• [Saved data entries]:
- - - - -

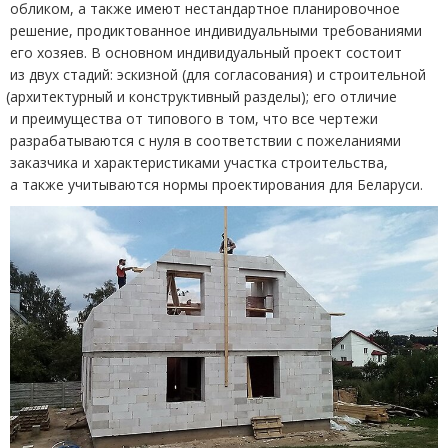
обликом, а также имеют нестандартное планировочное
решение, продиктованное индивидуальными требованиями
его хозяев. В основном индивидуальный проект состоит
из двух стадий: эскизной
(
для согласования) и строительной
(
архитектурный и конструктивный разделы); его отличие
и преимущества от типового в том, что все чертежи
разрабатываются с нуля в соответствии с пожеланиями
заказчика и характеристиками участка строительства,
а также учитываются нормы проектирования для Беларуси.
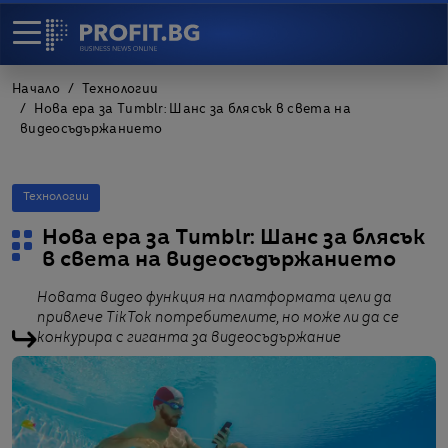
Начало
Технологии
Нова ера за Tumblr: Шанс за блясък в света на
видеосъдържанието
Технологии
Нова ера за Tumblr: Шанс за блясък
в света на видеосъдържанието
Новата видео функция на платформата цели да
привлече TikTok потребителите, но може ли да се
конкурира с гиганта за видеосъдържание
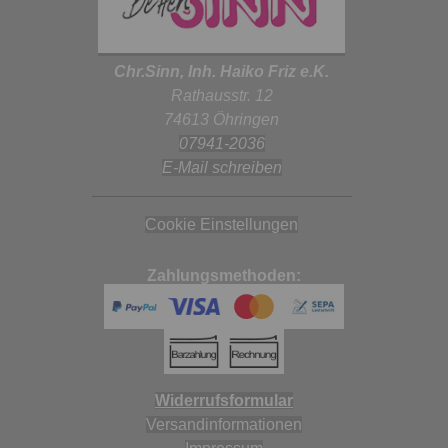
Chr.Sinn, Inh. Haiko Friz e.K.
Rathausstr. 12
74613 Öhringen
07941-2036
E-Mail schreiben
Cookie Einstellungen
Zahlungsmethoden:
Widerrufsformular
Versandinformationen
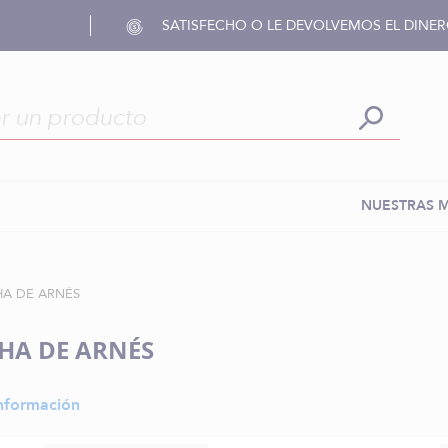
SATISFECHO O LE DEVOLVEMOS EL DINE
NUESTRAS 
HA DE ARNÉS
HA DE ARNÉS
nformación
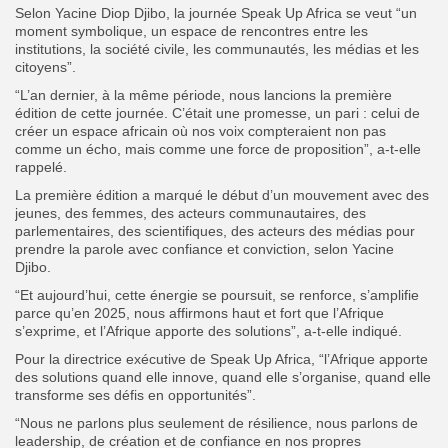
Selon Yacine Diop Djibo, la journée Speak Up Africa se veut “un
moment symbolique, un espace de rencontres entre les
institutions, la société civile, les communautés, les médias et les
citoyens”.
“L’an dernier, à la même période, nous lancions la première
édition de cette journée. C’était une promesse, un pari : celui de
créer un espace africain où nos voix compteraient non pas
comme un écho, mais comme une force de proposition”, a-t-elle
rappelé.
La première édition a marqué le début d’un mouvement avec des
jeunes, des femmes, des acteurs communautaires, des
parlementaires, des scientifiques, des acteurs des médias pour
prendre la parole avec confiance et conviction, selon Yacine
Djibo.
“Et aujourd’hui, cette énergie se poursuit, se renforce, s’amplifie
parce qu’en 2025, nous affirmons haut et fort que l’Afrique
s’exprime, et l’Afrique apporte des solutions”, a-t-elle indiqué.
Pour la directrice exécutive de Speak Up Africa, “l’Afrique apporte
des solutions quand elle innove, quand elle s’organise, quand elle
transforme ses défis en opportunités”.
“Nous ne parlons plus seulement de résilience, nous parlons de
leadership, de création et de confiance en nos propres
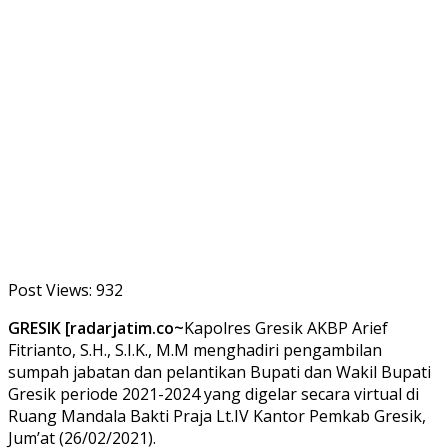
Post Views:
932
GRESIK [radarjatim.co~
Kapolres Gresik AKBP Arief
Fitrianto, S.H., S.I.K., M.M menghadiri pengambilan
sumpah jabatan dan pelantikan Bupati dan Wakil Bupati
Gresik periode 2021-2024 yang digelar secara virtual di
Ruang Mandala Bakti Praja Lt.IV Kantor Pemkab Gresik,
Jum’at (26/02/2021).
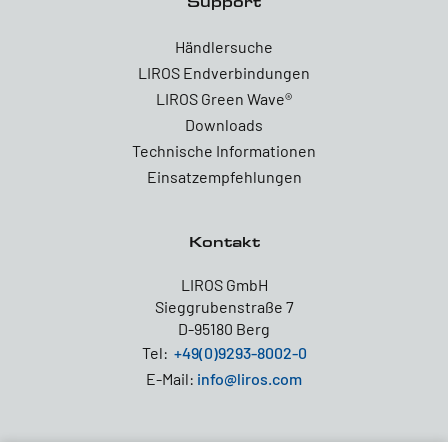
Support
Händlersuche
LIROS Endverbindungen
LIROS Green Wave®
Downloads
Technische Informationen
Einsatzempfehlungen
Kontakt
LIROS GmbH
Sieggrubenstraße 7
D-95180 Berg
Tel:
+49(0)9293-8002-0
E-Mail:
info@liros.com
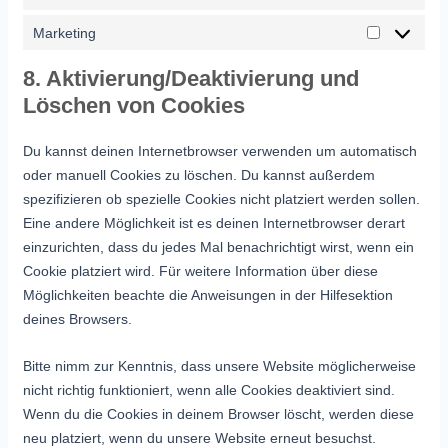
Marketing
8. Aktivierung/Deaktivierung und
Löschen von Cookies
Du kannst deinen Internetbrowser verwenden um automatisch
oder manuell Cookies zu löschen. Du kannst außerdem
spezifizieren ob spezielle Cookies nicht platziert werden sollen.
Eine andere Möglichkeit ist es deinen Internetbrowser derart
einzurichten, dass du jedes Mal benachrichtigt wirst, wenn ein
Cookie platziert wird. Für weitere Information über diese
Möglichkeiten beachte die Anweisungen in der Hilfesektion
deines Browsers.
Bitte nimm zur Kenntnis, dass unsere Website möglicherweise
nicht richtig funktioniert, wenn alle Cookies deaktiviert sind.
Wenn du die Cookies in deinem Browser löscht, werden diese
neu platziert, wenn du unsere Website erneut besuchst.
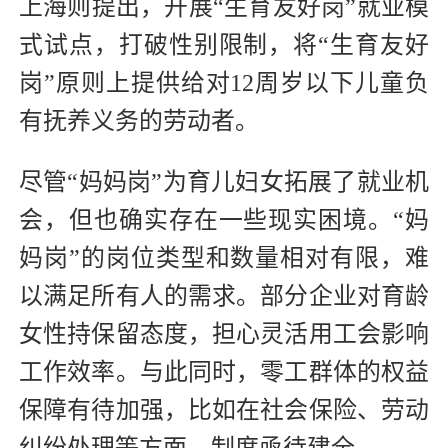
上海则提出，开展“生育友好岗”就业模
式试点，打破性别限制，将“生育友好
岗”原则上提供给对12周岁以下儿童负
有抚养义务的劳动者。
尽管“妈妈岗”为育儿妇女拓展了就业机
会，但也确实存在一些现实困境。“妈
妈岗”的岗位类型和数量相对有限，难
以满足所有人的需求。部分企业对育龄
女性持保留态度，担心灵活用工会影响
工作效率。与此同时，零工群体的权益
保障有待加强，比如在社会保险、劳动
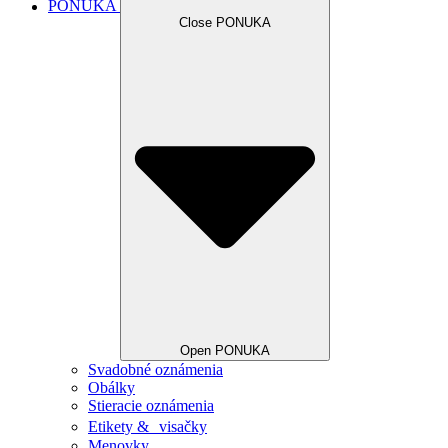
PONUKA
Close PONUKA
Open PONUKA
Svadobné oznámenia
Obálky
Stieracie oznámenia
Etikety & visačky
Menovky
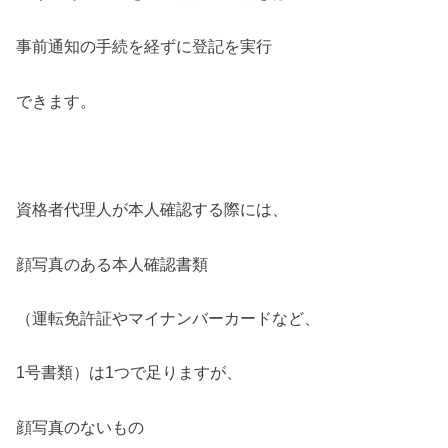
事前通知の手続を経ずに登記を実行
できます。
資格者代理人が本人確認する際には、
顔写真のある本人確認書類
（運転免許証やマイナンバーカードなど、
1号書類）は1つで足りますが、
顔写真のないもの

- - - - -

• [WHAT TO WORK ON]:
Please output exactly the lines between the one holding "8. Aktivierung/Deaktivierung und" and the one holding "Bitte nimm zur" in the records above, inclusive, and nothing more.

• [FINISHED TASK]:
8. Aktivierung/Deaktivierung und
Löschen von Cookies
Du kannst deinen Internetbrowser verwenden um automatisch
oder manuell Cookies zu löschen. Du kannst außerdem
spezifizieren ob spezielle Cookies nicht platziert werden sollen.
Eine andere Möglichkeit ist es deinen Internetbrowser derart
einzurichten, dass du jedes Mal benachrichtigt wirst, wenn ein
Cookie platziert wird. Für weitere Information über diese
Möglichkeiten beachte die Anweisungen in der Hilfesektion
deines Browsers.
Bitte nimm zur Kenntnis, dass unsere Website möglicherweise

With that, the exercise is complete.